Though it was phrased very carefully, in the exquisitely guttural jargon of the Roman curia, the short of De Donatis’s long was that Pope Francis had decided to leave Rupnik in place and was basically calling the shots in Rupnik’s case. Shortly after De Donatis delivered his early Christmas present, the cardinal vicar found himself mostly stripped of his powers.
Among the other findings of De Donatis’s investigation—conducted by a canon law professor from the Pontifical Urban University, Giacomo Incitti—were “gravely anomalous procedures” surrounding the one tiny bit of medicinal discipline to which Rupnik had been secretly subjected and from which he had been quickly rehabilitated, namely an excommunication for the grave crime of having absolved one of his “accomplices” in a “sin against the Sixth Commandment”—Church-speak for sexual misbehavior—though the excommunication was lifted almost immediately.
The statement from the Rome vicariate said examination of “copious documentary material” related to Rupnik’s case “also generated well-founded doubts about the request for excommunication itself,” which De Donatis dutifully “presented the report to the competent authorities,” presumably the same doctrinal dicastery that declined to prosecute Rupnik.
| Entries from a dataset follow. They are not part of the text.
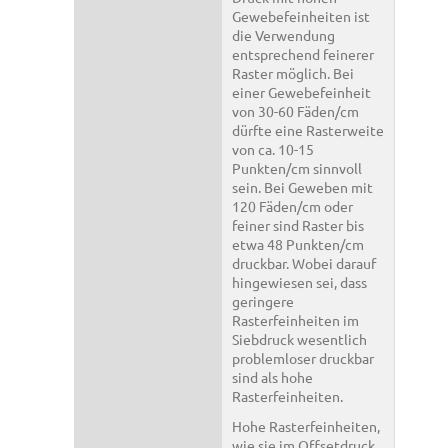
Gewebefeinheiten ist
die Verwendung
entsprechend feinerer
Raster möglich. Bei
einer Gewebefeinheit
von 30-60 Fäden/cm
dürfte eine Rasterweite
von ca. 10-15
Punkten/cm sinnvoll
sein. Bei Geweben mit
120 Fäden/cm oder
feiner sind Raster bis
etwa 48 Punkten/cm
druckbar. Wobei darauf
hingewiesen sei, dass
geringere
Rasterfeinheiten im
Siebdruck wesentlich
problemloser druckbar
sind als hohe
Rasterfeinheiten.
Hohe Rasterfeinheiten,
wie sie im Offsetdruck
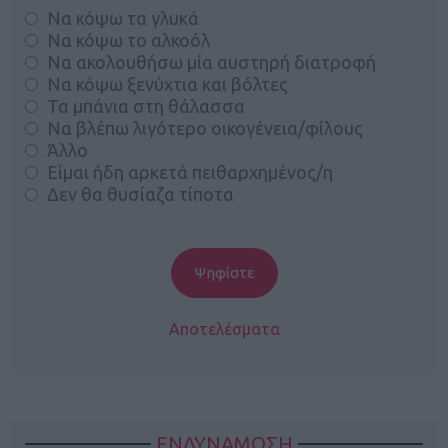
Να κόψω τα γλυκά
Να κόψω το αλκοόλ
Να ακολουθήσω μία αυστηρή διατροφή
Να κόψω ξενύχτια και βόλτες
Τα μπάνια στη θάλασσα
Να βλέπω λιγότερο οικογένεια/φίλους
Άλλο
Είμαι ήδη αρκετά πειθαρχημένος/η
Δεν θα θυσίαζα τίποτα
Αποτελέσματα
ΕΝΔΥΝΑΜΩΣΗ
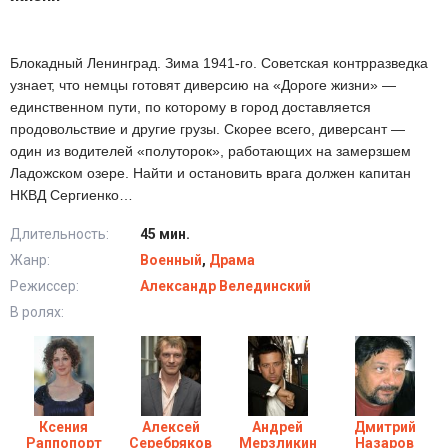
Блокадный Ленинград. Зима 1941-го. Советская контрразведка
узнает, что немцы готовят диверсию на «Дороге жизни» —
единственном пути, по которому в город доставляется
продовольствие и другие грузы. Скорее всего, диверсант —
один из водителей «полуторок», работающих на замерзшем
Ладожском озере. Найти и остановить врага должен капитан
НКВД Сергиенко…
Длительность:
45 мин.
Жанр:
Военный
,
Драма
Режиссер:
Александр Велединский
В ролях:
Ксения
Алексей
Андрей
Дмитрий
Раппопорт
Серебряков
Мерзликин
Назаров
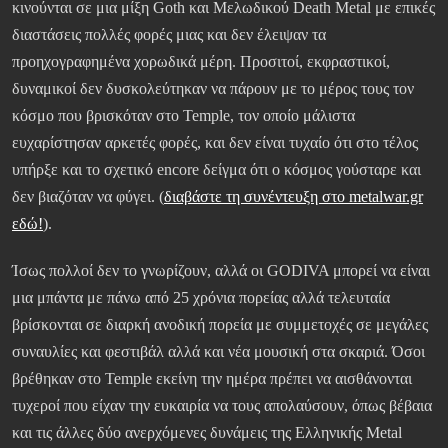
κινούνται σε μια μίξη Goth και Μελωδικού Death Metal με επικές
διαστάσεις πολλές φορές μιας και δεν έλειψαν τα
προηχογραφημένα χορωδικά μέρη. Προσιτοί, εκφραστικοί,
δυναμικοί δεν δυσκολεύτηκαν να πάρουν με το μέρος τους τον
κόσμο που βρισκόταν στο Temple, τον οποίο μάλιστα
ευχαρίστησαν αρκετές φορές, και δεν είναι τυχαίο ότι στο τέλος
υπήρξε και το σχετικό encore δείγμα ότι ο κόσμος γούσταρε και
δεν βιαζόταν να φύγει. (
διαβάστε τη συνέντευξη στο metalwar.gr
εδώ!
).
Ίσως πολλοί δεν το γνωρίζουν, αλλά οι GODIVA μπορεί να είναι
μια μπάντα με πάνω από 25 χρόνια πορείας αλλά τελευταία
βρίσκονται σε διαρκή ανοδική πορεία με συμμετοχές σε μεγάλες
συναυλίες και φεστιβάλ αλλά και νέα μουσική στα σκαριά. Όσοι
βρέθηκαν στο Temple εκείνη την ημέρα πρέπει να αισθάνονται
τυχεροί που είχαν την ευκαιρία να τους απολαύσουν, όπως βέβαια
και τις άλλες δύο ανερχόμενες δυνάμεις της Ελληνικής Metal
It’s a safe bet a copy made it to Pope Francis’s desk, too.
So, to sum up: A Jesuit auxiliary of the Rome diocese investigated the House that Rupnik Built in his native Slovenia and discovered disgusting things, but official Rome dragged its feet and eventually the Jesuit pope refused to lift the statute of limitations so the Jesuit-led CDF declined to prosecute, then the Jesuits investigated Rupnik and decided that there are credible accusations but Rupnik refused to cooperate so they couldn’t do anything except kick him out, only Rupnik wanted to leave anyway, and then the Rome vicariate investigated its own Centro Aletti—the one Rupnik founded in Rome—and found that everything is awesome and everyone there is completely not guilty of … something, and also they decided that some action taken against Rupnik himself was dodgy somehow but they’re not saying how but they’ve sent it up the ladder to someone but they haven’t said exactly or really at all to whom.
Did I mention that the current director of the Centro Aletti, Maria Campatelli, Rupnik’s longtime associate, was in for a visit with Pope Francis last week?
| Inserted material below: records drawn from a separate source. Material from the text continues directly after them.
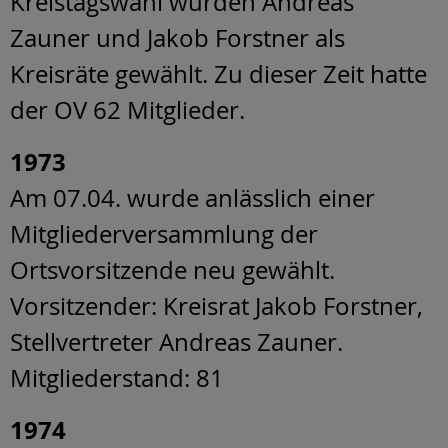
Kreistagswahl wurden Andreas
Zauner und Jakob Forstner als
Kreisräte gewählt. Zu dieser Zeit hatte
der OV 62 Mitglieder.
1973
Am 07.04. wurde anlässlich einer
Mitgliederversammlung der
Ortsvorsitzende neu gewählt.
Vorsitzender: Kreisrat Jakob Forstner,
Stellvertreter Andreas Zauner.
Mitgliederstand: 81
1974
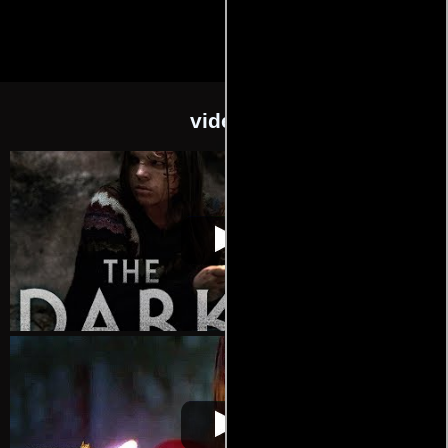
videos
The Dark
Video de la película The Dark
2018-04-21
The Dark
Video de la película The Dark
2018-04-21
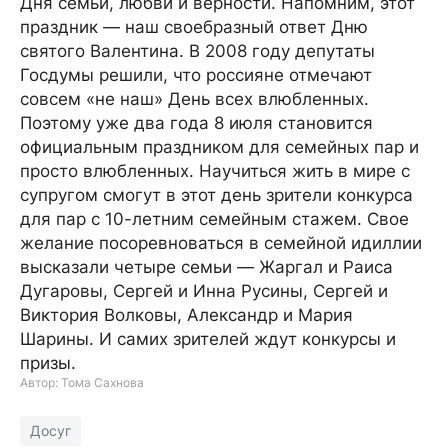
Дня семьи, любви и верности. Напомним, этот
праздник — наш своебразный ответ Дню
святого Валентина. В 2008 году депутаты
Госдумы решили, что россияне отмечают
совсем «не наш» День всех влюбленных.
Поэтому уже два года 8 июля становится
официальным праздником для семейных пар и
просто влюбленных. Научиться жить в мире с
супругом смогут в этот день зрители конкурса
для пар с 10-летним семейным стажем. Свое
желание посоревноваться в семейной идиллии
высказали четыре семьи — Жаргал и Раиса
Дугаровы, Сергей и Инна Русины, Сергей и
Виктория Волковы, Александр и Мария
Шарины. И самих зрителей ждут конкурсы и
призы.
Автор: Тома Сахнова
Досуг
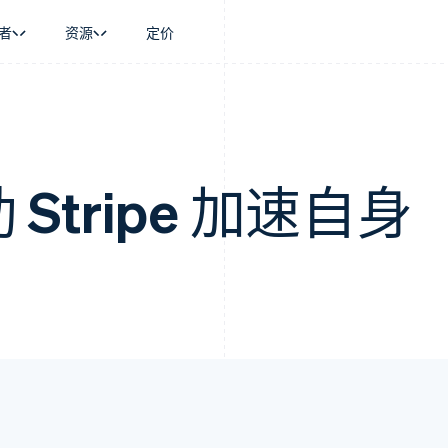
者
资源
定价
景
指南
按行业
公司
资金管理
平台和交易市
商务
持
接受线上付款
AI 企业
产品路线图
Global Payouts
Connect
币
持方案
实施预置结账流程
创作者经济
Sessions 年度大会
向第三方打款
平台支付
务
务
构建平台或交易市场
游戏
招聘
助 Stripe 加速自身
金融
管理订阅
酒店、旅游与休闲
资讯中心
动化
提供按用量计费
保险
Stripe Press
企业
发行稳定币支持的支付卡
媒体与娱乐
支付
通过智能体配置和管理服务
非营利组织
场
专业服务
理
公共部门
零售
化
on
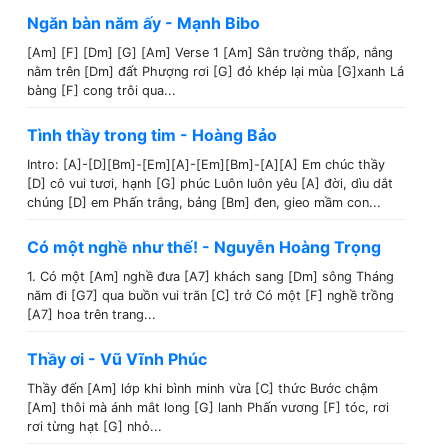
Ngăn bàn năm ấy - Mạnh Bibo
[Am] [F] [Dm] [G] [Am] Verse 1 [Am] Sân trường thấp, nắng
nằm trên [Dm] đất Phượng rơi [G] đỏ khép lại mùa [G]xanh Lá
bàng [F] cong trôi qua...
Tình thầy trong tim - Hoàng Bảo
Intro: [A]-[D][Bm]-[Em][A]-[Em][Bm]-[A][A] Em chúc thầy
[D] cô vui tươi, hạnh [G] phúc Luôn luôn yêu [A] đời, dìu dắt
chúng [D] em Phấn trắng, bảng [Bm] đen, gieo mầm con...
Có một nghề như thế! - Nguyễn Hoàng Trọng
1. Có một [Am] nghề đưa [A7] khách sang [Dm] sông Tháng
năm đi [G7] qua buồn vui trăn [C] trở Có một [F] nghề trồng
[A7] hoa trên trang...
Thầy ơi - Vũ Vĩnh Phúc
Thầy đến [Am] lớp khi bình minh vừa [C] thức Bước chậm
[Am] thôi mà ánh mắt long [G] lanh Phấn vương [F] tóc, rơi
rơi từng hạt [G] nhỏ...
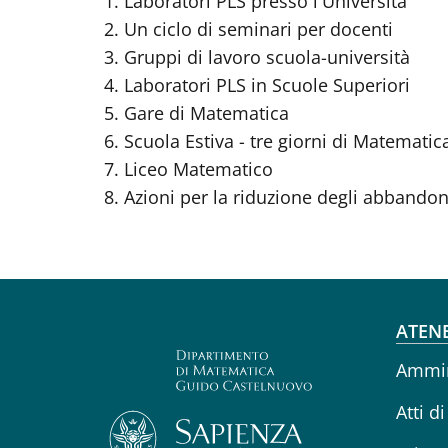
Laboratori PLS presso l'Università
Un ciclo di seminari per docenti
Gruppi di lavoro scuola-università
Laboratori PLS in Scuole Superiori
Gare di Matematica
Scuola Estiva - tre giorni di Matematic
Liceo Matematico
Azioni per la riduzione degli abbandoni
Fo
ATEN
Ammin
Atti di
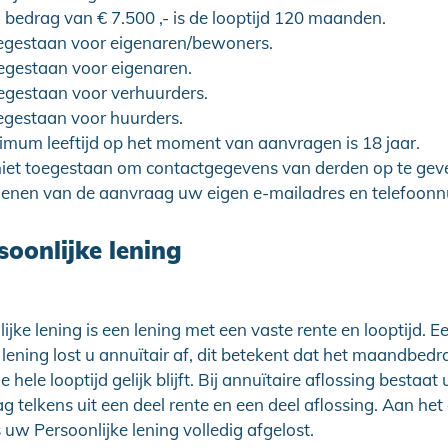
 bedrag van € 7.500 ,- is de looptijd 120 maanden.
egestaan voor eigenaren/bewoners.
egestaan voor eigenaren.
egestaan voor verhuurders.
egestaan voor huurders.
imum leeftijd op het moment van aanvragen is 18 jaar.
niet toegestaan om contactgegevens van derden op te geven
dienen van de aanvraag uw eigen e-mailadres en telefoon
soonlijke lening
ijke lening is een lening met een vaste rente en looptijd. E
 lening lost u annuïtair af, dit betekent dat het maandbedr
hele looptijd gelijk blijft. Bij annuïtaire aflossing bestaat
telkens uit een deel rente en een deel aflossing. Aan het
s uw Persoonlijke lening volledig afgelost.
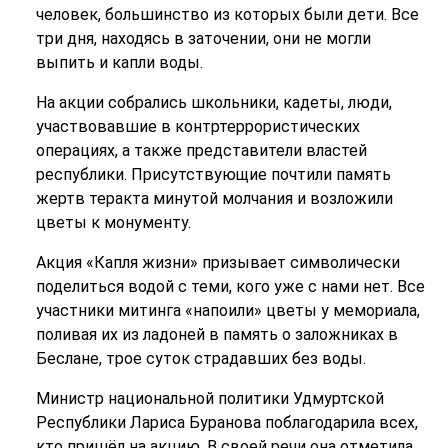
человек, большинство из которых были дети. Все
три дня, находясь в заточении, они не могли
выпить и капли воды.
На акции собрались школьники, кадеты, люди,
участвовавшие в контртеррористических
операциях, а также представители властей
республики. Присутствующие почтили память
жертв теракта минутой молчания и возложили
цветы к монументу.
Акция «Капля жизни» призывает символически
поделиться водой с теми, кого уже с нами нет. Все
участники митинга «напоили» цветы у мемориала,
поливая их из ладоней в память о заложниках в
Беслане, трое суток страдавших без воды.
Министр национальной политики Удмуртской
Республики Лариса Буранова поблагодарила всех,
кто пришёл на акцию. В своей речи она отметила,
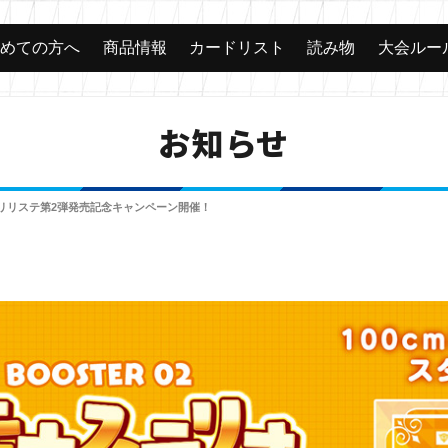
じめての方へ
商品情報
カードリスト
読み物
大会ルー
お知らせ
リリステ第2弾発売記念キャンペーン開催！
A few months ago, Campatelli had issued a statement through the Centro Aletti calling the accusations against her old pal “unproven and defamatory”—though not false—and claiming that “[O]ther Jesuits of the Centro Aletti,” have lost faith in the leadership of their Jesuit superiors and “have also applied for permission to leave the Society and are awaiting the conclusion of the relative procedure, to be able to continue the exercise of their priestly ministry.”
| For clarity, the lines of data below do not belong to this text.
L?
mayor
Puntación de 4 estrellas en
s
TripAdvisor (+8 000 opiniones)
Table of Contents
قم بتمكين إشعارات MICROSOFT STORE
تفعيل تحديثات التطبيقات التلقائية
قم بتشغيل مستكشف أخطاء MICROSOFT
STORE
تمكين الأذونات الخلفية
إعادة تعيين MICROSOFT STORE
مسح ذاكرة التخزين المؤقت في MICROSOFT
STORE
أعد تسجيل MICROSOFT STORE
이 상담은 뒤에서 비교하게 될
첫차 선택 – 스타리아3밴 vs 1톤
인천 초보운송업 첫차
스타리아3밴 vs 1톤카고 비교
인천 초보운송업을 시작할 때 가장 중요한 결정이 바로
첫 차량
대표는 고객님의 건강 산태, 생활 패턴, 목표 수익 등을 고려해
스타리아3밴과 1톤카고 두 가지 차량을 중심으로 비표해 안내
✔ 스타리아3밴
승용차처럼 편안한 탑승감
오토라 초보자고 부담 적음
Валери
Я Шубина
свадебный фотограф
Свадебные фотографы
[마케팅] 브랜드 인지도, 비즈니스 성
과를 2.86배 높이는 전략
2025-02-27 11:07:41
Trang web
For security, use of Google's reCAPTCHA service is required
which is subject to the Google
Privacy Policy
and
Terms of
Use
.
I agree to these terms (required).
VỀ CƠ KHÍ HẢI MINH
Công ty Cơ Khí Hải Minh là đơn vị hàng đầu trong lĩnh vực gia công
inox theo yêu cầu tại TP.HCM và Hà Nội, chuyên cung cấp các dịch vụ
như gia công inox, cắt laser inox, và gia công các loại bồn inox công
The Aletti business looks for all the world like some sort of mutiny or defection triggered by pushback from some Jesuits in senior leadership after their efforts to rein in Rupnik proved too little, too late. Rupnik operated too long without oversight, indeed under the aegis of other superiors, and has perhaps a merry band of ultras around him.
De Donatis cannot possibly expect anyone to credit either his investigation or his report, for which there is only one word in English, a quotidian term, the technical scientific designation for which is excrementum bovinum.